_REQUIREMENT_
Your response should consist of one number, the count of lines below that contain "ready".

** THE INPUT follows **

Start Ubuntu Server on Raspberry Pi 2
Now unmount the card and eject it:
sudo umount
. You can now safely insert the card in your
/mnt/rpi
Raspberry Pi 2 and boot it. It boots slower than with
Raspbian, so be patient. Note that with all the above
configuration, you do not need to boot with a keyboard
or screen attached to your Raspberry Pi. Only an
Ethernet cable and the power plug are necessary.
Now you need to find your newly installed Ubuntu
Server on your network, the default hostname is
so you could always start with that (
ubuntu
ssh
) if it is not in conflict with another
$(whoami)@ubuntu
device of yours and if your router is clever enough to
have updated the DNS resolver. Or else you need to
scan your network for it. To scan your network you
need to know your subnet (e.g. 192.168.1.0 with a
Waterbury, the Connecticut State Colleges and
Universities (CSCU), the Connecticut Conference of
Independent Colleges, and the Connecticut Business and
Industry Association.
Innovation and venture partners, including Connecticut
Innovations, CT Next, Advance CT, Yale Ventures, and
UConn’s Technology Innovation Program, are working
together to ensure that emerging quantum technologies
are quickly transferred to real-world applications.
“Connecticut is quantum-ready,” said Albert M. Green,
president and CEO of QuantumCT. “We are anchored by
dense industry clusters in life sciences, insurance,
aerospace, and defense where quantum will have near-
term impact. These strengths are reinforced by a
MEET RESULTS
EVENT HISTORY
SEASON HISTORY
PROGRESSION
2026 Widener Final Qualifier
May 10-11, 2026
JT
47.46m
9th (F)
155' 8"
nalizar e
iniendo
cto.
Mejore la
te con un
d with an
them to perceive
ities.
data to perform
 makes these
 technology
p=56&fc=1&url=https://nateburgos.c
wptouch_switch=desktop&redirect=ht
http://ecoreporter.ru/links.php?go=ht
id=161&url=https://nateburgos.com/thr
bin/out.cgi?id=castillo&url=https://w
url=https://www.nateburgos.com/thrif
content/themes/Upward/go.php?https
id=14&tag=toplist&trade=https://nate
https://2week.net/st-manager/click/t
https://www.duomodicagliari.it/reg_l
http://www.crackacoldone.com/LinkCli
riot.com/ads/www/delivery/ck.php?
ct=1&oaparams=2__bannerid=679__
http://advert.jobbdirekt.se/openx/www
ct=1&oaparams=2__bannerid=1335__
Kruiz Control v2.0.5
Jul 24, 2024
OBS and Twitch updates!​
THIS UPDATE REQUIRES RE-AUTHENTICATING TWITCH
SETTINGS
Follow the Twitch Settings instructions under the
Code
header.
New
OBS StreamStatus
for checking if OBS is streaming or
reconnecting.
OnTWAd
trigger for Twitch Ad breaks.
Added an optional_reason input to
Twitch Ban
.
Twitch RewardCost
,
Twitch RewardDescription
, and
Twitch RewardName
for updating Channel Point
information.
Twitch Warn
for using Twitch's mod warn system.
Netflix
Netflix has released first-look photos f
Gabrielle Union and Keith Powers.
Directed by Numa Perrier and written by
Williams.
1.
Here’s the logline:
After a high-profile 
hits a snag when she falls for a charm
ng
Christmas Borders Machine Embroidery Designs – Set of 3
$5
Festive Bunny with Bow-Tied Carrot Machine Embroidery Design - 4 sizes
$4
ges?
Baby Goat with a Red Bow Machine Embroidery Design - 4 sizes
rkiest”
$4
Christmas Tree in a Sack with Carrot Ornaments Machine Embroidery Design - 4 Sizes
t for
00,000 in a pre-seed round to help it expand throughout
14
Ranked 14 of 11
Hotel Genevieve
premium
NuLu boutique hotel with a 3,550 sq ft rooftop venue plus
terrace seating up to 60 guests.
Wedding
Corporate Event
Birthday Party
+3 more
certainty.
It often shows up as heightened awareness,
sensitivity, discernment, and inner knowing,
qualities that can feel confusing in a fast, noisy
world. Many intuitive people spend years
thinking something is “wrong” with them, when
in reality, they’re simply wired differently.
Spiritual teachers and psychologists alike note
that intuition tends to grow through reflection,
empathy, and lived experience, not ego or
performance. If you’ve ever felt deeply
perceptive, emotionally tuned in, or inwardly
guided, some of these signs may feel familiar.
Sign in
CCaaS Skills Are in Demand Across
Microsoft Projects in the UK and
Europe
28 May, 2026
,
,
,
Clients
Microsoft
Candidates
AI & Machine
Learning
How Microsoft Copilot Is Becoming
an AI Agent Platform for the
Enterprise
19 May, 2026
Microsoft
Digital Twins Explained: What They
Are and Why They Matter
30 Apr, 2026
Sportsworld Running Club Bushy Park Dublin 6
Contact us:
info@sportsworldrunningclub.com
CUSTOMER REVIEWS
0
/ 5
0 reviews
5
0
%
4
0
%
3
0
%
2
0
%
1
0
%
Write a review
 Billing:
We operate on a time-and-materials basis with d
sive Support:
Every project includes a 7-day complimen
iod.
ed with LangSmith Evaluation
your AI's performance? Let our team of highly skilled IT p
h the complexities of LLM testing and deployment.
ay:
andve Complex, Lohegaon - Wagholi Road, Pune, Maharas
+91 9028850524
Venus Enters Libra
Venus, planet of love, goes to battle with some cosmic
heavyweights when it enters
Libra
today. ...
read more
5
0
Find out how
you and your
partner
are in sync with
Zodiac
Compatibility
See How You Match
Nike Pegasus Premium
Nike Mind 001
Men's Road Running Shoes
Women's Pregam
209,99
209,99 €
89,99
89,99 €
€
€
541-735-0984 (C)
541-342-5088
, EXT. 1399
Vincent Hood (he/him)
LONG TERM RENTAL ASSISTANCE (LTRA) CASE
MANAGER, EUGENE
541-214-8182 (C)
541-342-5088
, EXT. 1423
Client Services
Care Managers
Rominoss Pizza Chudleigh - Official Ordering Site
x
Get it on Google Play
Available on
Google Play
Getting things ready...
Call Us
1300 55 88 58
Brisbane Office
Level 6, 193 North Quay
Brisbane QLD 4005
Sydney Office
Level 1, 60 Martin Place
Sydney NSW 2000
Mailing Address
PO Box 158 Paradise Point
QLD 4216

** End of THE INPUT **

_ANSWER SPACE_
2